=== Extracted data ===

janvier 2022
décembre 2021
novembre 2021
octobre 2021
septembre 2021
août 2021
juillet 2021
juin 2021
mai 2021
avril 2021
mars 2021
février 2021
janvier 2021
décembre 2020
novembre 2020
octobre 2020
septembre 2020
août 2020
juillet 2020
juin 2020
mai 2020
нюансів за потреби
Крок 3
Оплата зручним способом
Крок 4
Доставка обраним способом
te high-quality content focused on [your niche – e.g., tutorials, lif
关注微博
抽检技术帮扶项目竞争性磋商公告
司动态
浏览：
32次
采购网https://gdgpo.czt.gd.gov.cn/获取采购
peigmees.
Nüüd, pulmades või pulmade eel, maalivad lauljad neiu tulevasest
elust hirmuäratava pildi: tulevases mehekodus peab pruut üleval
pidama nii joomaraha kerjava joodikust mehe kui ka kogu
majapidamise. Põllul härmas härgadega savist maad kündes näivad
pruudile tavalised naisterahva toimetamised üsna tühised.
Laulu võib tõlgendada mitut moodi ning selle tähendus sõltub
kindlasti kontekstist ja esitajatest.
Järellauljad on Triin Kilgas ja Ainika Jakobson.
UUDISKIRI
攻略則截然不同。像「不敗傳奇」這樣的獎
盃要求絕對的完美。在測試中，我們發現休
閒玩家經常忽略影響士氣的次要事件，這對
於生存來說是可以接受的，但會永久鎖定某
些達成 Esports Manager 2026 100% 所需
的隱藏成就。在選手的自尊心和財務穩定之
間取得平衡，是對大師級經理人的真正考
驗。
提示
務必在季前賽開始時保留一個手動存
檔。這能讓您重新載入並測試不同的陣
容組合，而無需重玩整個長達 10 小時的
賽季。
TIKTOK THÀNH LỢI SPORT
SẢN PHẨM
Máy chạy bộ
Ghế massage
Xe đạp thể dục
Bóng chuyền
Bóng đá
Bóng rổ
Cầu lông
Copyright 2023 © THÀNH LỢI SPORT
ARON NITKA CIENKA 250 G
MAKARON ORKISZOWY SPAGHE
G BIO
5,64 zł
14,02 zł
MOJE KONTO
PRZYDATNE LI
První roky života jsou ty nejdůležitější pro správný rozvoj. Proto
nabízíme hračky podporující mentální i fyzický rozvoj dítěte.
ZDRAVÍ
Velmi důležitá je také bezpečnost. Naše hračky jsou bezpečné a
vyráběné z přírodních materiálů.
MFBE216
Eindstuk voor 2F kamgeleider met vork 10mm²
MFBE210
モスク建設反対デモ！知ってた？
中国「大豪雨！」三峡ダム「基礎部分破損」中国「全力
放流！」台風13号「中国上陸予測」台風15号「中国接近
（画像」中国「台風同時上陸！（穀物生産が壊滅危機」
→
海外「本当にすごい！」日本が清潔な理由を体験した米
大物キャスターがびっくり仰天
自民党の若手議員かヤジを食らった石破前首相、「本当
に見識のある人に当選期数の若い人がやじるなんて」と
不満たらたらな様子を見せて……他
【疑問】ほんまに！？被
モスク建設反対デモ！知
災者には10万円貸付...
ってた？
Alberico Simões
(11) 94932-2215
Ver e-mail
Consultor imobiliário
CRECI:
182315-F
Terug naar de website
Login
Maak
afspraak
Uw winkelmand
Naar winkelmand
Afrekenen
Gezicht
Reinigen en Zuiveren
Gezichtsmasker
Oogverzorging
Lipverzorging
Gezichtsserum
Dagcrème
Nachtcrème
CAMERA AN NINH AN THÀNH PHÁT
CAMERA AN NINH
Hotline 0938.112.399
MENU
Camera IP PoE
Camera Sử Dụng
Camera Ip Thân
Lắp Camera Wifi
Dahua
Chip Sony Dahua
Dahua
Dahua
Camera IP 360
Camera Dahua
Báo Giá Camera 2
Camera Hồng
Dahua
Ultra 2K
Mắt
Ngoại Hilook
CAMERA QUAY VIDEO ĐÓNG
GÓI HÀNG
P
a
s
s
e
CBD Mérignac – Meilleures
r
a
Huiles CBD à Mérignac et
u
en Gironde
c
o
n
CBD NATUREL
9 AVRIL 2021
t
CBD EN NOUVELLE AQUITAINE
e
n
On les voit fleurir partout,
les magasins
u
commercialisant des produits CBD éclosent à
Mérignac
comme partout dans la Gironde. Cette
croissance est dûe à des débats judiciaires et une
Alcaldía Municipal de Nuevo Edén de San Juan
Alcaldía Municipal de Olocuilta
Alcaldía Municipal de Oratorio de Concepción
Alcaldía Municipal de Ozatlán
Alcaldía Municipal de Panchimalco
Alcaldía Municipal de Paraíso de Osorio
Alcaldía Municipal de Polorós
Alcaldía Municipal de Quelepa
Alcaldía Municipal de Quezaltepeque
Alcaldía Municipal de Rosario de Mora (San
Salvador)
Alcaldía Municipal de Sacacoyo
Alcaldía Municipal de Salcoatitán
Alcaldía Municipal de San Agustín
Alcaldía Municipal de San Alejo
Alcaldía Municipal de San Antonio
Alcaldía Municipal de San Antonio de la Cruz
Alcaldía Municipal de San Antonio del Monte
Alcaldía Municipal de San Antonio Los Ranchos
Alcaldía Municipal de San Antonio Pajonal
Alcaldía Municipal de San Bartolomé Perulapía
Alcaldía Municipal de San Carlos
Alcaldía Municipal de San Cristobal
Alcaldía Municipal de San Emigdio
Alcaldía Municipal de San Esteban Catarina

===

§ Problem to work on
Repeat nothing before the line containing "Alcaldía Municipal de San Antonio Los Ranchos"; repeat that line and every later line of the listing exactly.

§ The answer
Alcaldía Municipal de San Antonio Los Ranchos
Alcaldía Municipal de San Antonio Pajonal
Alcaldía Municipal de San Bartolomé Perulapía
Alcaldía Municipal de San Carlos
Alcaldía Municipal de San Cristobal
Alcaldía Municipal de San Emigdio
Alcaldía Municipal de San Esteban Catarina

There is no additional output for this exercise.